(What needs to be done) Leaving every picture out, please return exactly the lines from the top of the material below through the line with "10月9日（本周四）中午12:00开启，诚邀少侠共赴江湖。少侠可通过怀旧", both included.

(Study material)
::::::

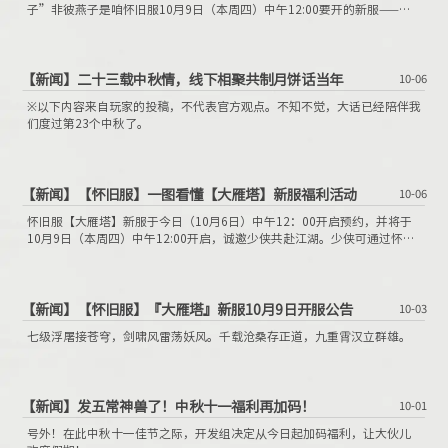
子”非彼燕子是咱怀旧服10月9日（本周四）中午12:00要开的新服——
【大雁塔】！
【新闻】
二十三载中秋情，线下相聚共制月饼话当年
10-06
※以下内容来自玩家的投稿，不代表官方观点。不知不觉，大话已经陪伴我
们度过第23个中秋了。
【新闻】
【怀旧服】一图看懂【大雁塔】新服福利活动
10-06
怀旧服【大雁塔】新服于今日（10月6日）中午12：00开启预约，并将于
10月9日（本周四）中午12:00开启，诚邀少侠共赴江湖。少侠可通过怀旧
服礼包页免费领取绿色通道或购买至尊权益礼包，无需登录游戏也可轻松
购买！
【新闻】
【怀旧服】『大雁塔』新服10月9日开服公告
10-03
七级浮屠接苍穹，剑啸风雷荡妖风。千载沧桑存正道，九重霄汉立群雄。
【新闻】
发五常神兽了！中秋十一福利再加码！
10-01
号外！在此中秋十一佳节之际，开发组决定从今日起加码福利，让大伙儿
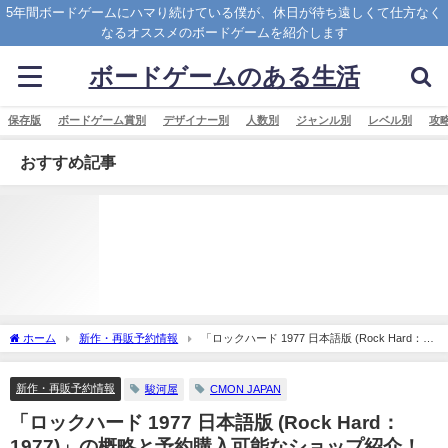
5年間ボードゲームにハマり続けている僕が、休日が待ち遠しくて仕方なく
なるオススメのボードゲームを紹介します
ボードゲームのある生活
保存版
ボードゲーム賞別
デザイナー別
人数別
ジャンル別
レベル別
攻
おすすめ記事
ホーム
新作・再販予約情報
「ロックハード 1977 日本語版 (Rock Hard：
1977)」の概略と予約購入可能なショップ紹介！
新作・再販予約情報
駿河屋
CMON JAPAN
「ロックハード 1977 日本語版 (Rock Hard：
1977)」の概略と予約購入可能なショップ紹介！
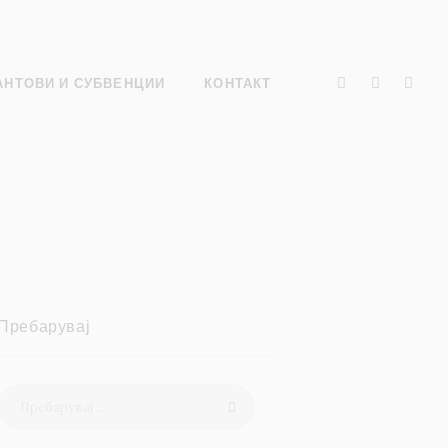
АНТОВИ И СУБВЕНЦИИ
КОНТАКТ
Пребарувај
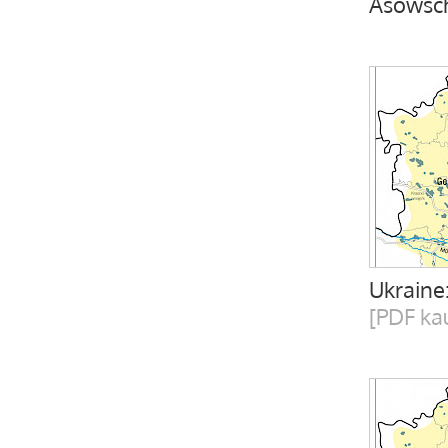
Asowsc
Ukraine
[PDF ka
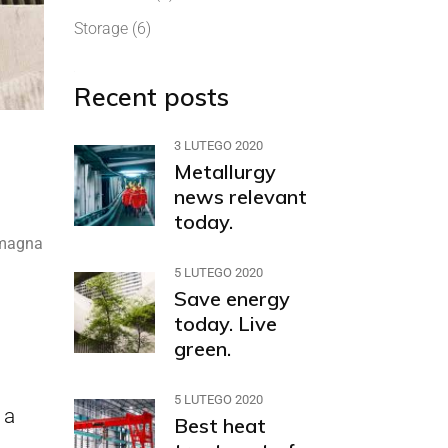
Storage
(6)
Recent posts
3 LUTEGO 2020
Metallurgy
news relevant
today.
e magna
5 LUTEGO 2020
Save energy
today. Live
green.
5 LUTEGO 2020
 a
Best heat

::::::

(Solution to this task)
子”非彼燕子是咱怀旧服10月9日（本周四）中午12:00要开的新服——
【大雁塔】！
【新闻】
二十三载中秋情，线下相聚共制月饼话当年
10-06
※以下内容来自玩家的投稿，不代表官方观点。不知不觉，大话已经陪伴我
们度过第23个中秋了。
【新闻】
【怀旧服】一图看懂【大雁塔】新服福利活动
10-06
怀旧服【大雁塔】新服于今日（10月6日）中午12：00开启预约，并将于
10月9日（本周四）中午12:00开启，诚邀少侠共赴江湖。少侠可通过怀旧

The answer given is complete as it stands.